How to generate a transcript from a video on Mac
Getting a full transcript is often the first step before editing speech-driven content - interviews, podcasts, lectures, conference talks. Lossless Video Cutter generates a timed transcript entirely on your Mac, with no upload required and no internet connection needed.
4 min read
On-device vs cloud transcription
Most transcription tools send your audio to a remote server. Lossless Video Cutter uses Apple's on-device speech recognition - the same engine as macOS Dictation when it runs in offline mode. Your audio never leaves your machine.
This matters for interview footage, confidential meetings, medical discussions, legal depositions, or any content where privacy is a concern. It also means the tool works anywhere - on a plane, in a location with no Wi-Fi, or in a network-restricted environment.
Step-by-step
- Open your video with ⌘O.
- Open the Transcribe sheet via Edit → Transcribe.
- Select the language. The app detects the system's available languages. Choose the language spoken in the video if the default isn't correct.
- Click Transcribe. The app processes the audio on-device.
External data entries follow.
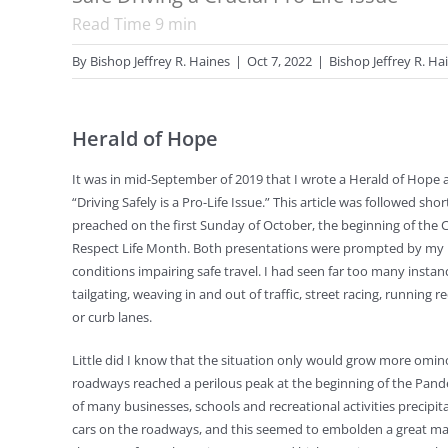
Read Time
9
min
By
Bishop Jeffrey R. Haines
|
Oct 7, 2022
|
Bishop Jeffrey R. Ha
Herald of Hope
It was in mid-September of 2019 that I wrote a Herald of Hope ar
“Driving Safely is a Pro-Life Issue.” This article was followed shor
preached on the first Sunday of October, the beginning of the
Respect Life Month. Both presentations were prompted by my 
conditions impairing safe travel. I had seen far too many instan
tailgating, weaving in and out of traffic, street racing, running r
or curb lanes.
Little did I know that the situation only would grow more omin
roadways reached a perilous peak at the beginning of the Pand
of many businesses, schools and recreational activities precipit
cars on the roadways, and this seemed to embolden a great man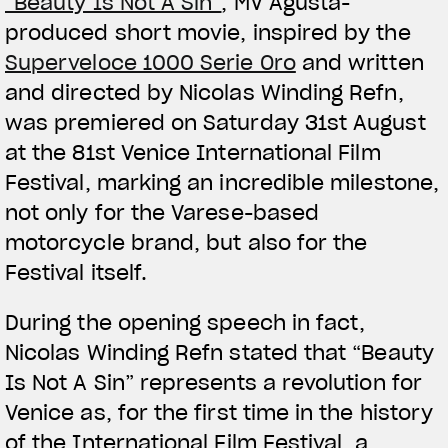
“Beauty Is Not A Sin”
, MV Agusta-
produced short movie, inspired by the
Superveloce 1000 Serie Oro
and written
and directed by Nicolas Winding Refn,
was premiered on Saturday 31st August
at the 81st Venice International Film
Festival, marking an incredible milestone,
not only for the Varese-based
motorcycle brand, but also for the
Festival itself.
During the opening speech in fact,
Nicolas Winding Refn stated that “Beauty
Is Not A Sin” represents a revolution for
Venice as, for the first time in the history
of the International Film Festival, a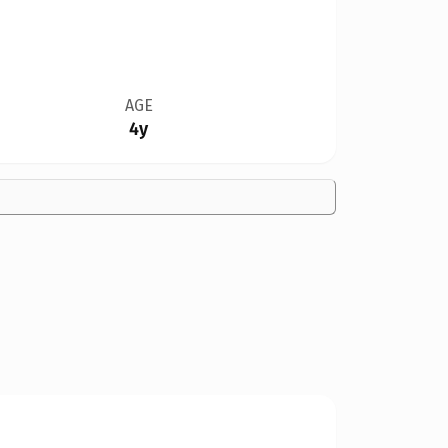
AGE
4y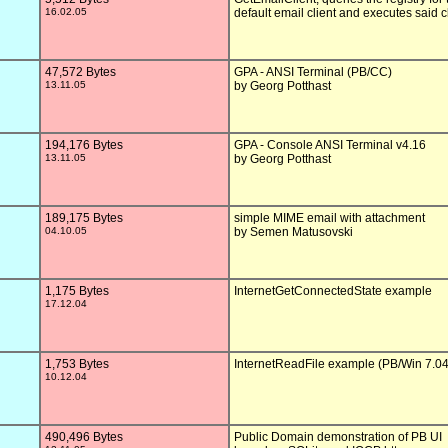
16.02.05
default email client and executes said cl
47,572 Bytes
GPA - ANSI Terminal (PB/CC)

13.11.05
by Georg Potthast

194,176 Bytes
GPA - Console ANSI Terminal v4.16

13.11.05
by Georg Potthast

189,175 Bytes
simple MIME email with attachment

04.10.05
by Semen Matusovski

1,175 Bytes
InternetGetConnectedState example

17.12.04
1,753 Bytes
InternetReadFile example (PB/Win 7.04)
10.12.04
490,496 Bytes
Public Domain demonstration of PB UI
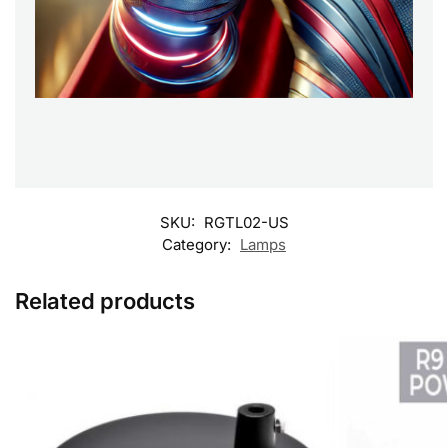
SKU:
RGTL02-US
Category:
Lamps
Related products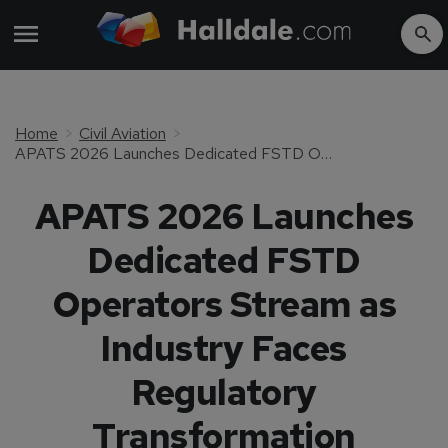
Home
Civil Aviation
APATS 2026 Launches Dedicated FSTD Operators Stream as Industry Faces Regulatory Transformation
APATS 2026 Launches
Dedicated FSTD
Operators Stream as
Industry Faces
Regulatory
Transformation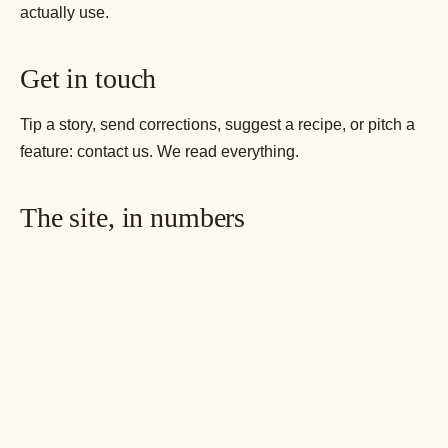
actually use.
Get in touch
Tip a story, send corrections, suggest a recipe, or pitch a
feature:
contact us
. We read everything.
The site, in numbers
215+ recipes published
100+ cocktail recipes across 12 spirit
categories
100+ food recipes across 8 cuisine categories
60+ bottles in the curated bottle library
20+ hub pages organising recipes by spirit,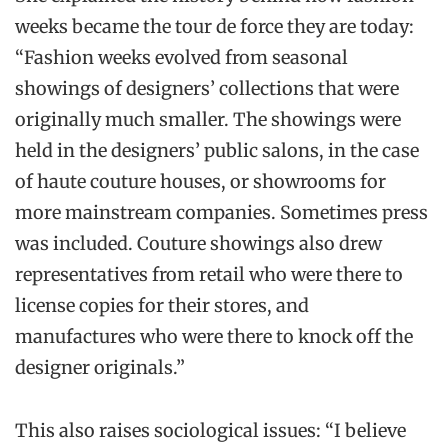
weeks became the tour de force they are today:
“Fashion weeks evolved from seasonal
showings of designers’ collections that were
originally much smaller. The showings were
held in the designers’ public salons, in the case
of haute couture houses, or showrooms for
more mainstream companies. Sometimes press
was included. Couture showings also drew
representatives from retail who were there to
license copies for their stores, and
manufactures who were there to knock off the
designer originals.”
This also raises sociological issues: “I believe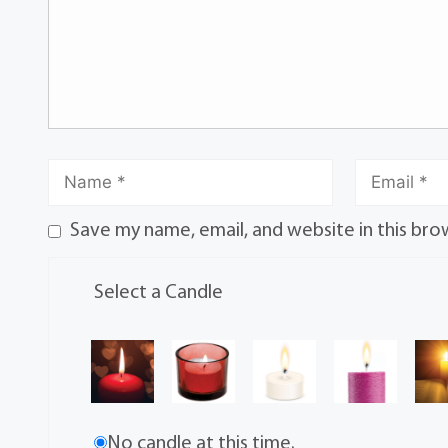
Save my name, email, and website in this bro
Select a Candle
No candle at this time.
For a one-hour video this typically takes a few minutes depending on your Mac's chip.
- Review the result. The transcript appears as a list of timed lines, each corresponding to a natural speech segment.
What you get
The transcript is a timed document. Every line has a timestamp, and clicking any line moves the playhead to that exact moment in the video. Lines correspond to natural speech segments - not arbitrary fixed intervals - so the structure follows the rhythm of the speaker.
This makes the transcript itself a navigation tool. Scan it visually to find the section you want, click the line, and you're there instantly without scrubbing.
Using the transcript to find content
Once the transcript is generated, click any line to jump to that moment. From there you can:
- Add the moment as a segment with I and O to mark in and out points around the spoken content
- Pull specific answers from a long interview by reading the transcript and clicking each relevant line
- Identify key moments in a talk or lecture and build a highlights segment list directly from the transcript view
Exporting the transcript
The transcript text can be copied from the sheet for use elsewhere - in a document, a note, a caption editor, or any other tool. This is useful when you need a rough transcript for show notes, a blog post, or a review document, without reaching for a separate transcription service.
Supported languages
The app supports all languages available through macOS Dictation on your system. The available set depends on your macOS version and which language packs you have downloaded. You can add additional languages in System Settings → Keyboard → Dictation.